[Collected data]
══════

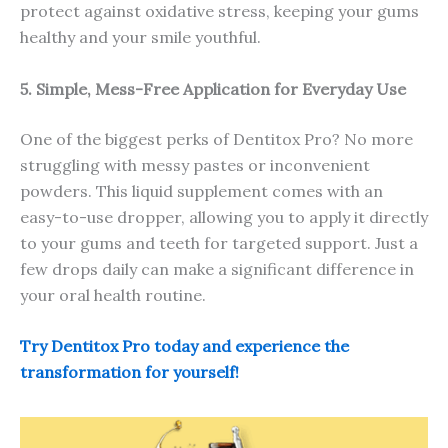
protect against oxidative stress, keeping your gums
healthy and your smile youthful.
5. Simple, Mess-Free Application for Everyday Use
One of the biggest perks of Dentitox Pro? No more
struggling with messy pastes or inconvenient
powders. This liquid supplement comes with an
easy-to-use dropper, allowing you to apply it directly
to your gums and teeth for targeted support. Just a
few drops daily can make a significant difference in
your oral health routine.
Try Dentitox Pro today and experience the
transformation for yourself!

══════

• [Your objective]
Return an exact transcription of the entries above, excluding each image.

• [Answer space]
protect against oxidative stress, keeping your gums
healthy and your smile youthful.
5. Simple, Mess-Free Application for Everyday Use
One of the biggest perks of Dentitox Pro? No more
struggling with messy pastes or inconvenient
powders. This liquid supplement comes with an
easy-to-use dropper, allowing you to apply it directly
to your gums and teeth for targeted support. Just a
few drops daily can make a significant difference in
your oral health routine.
Try Dentitox Pro today and experience the
transformation for yourself!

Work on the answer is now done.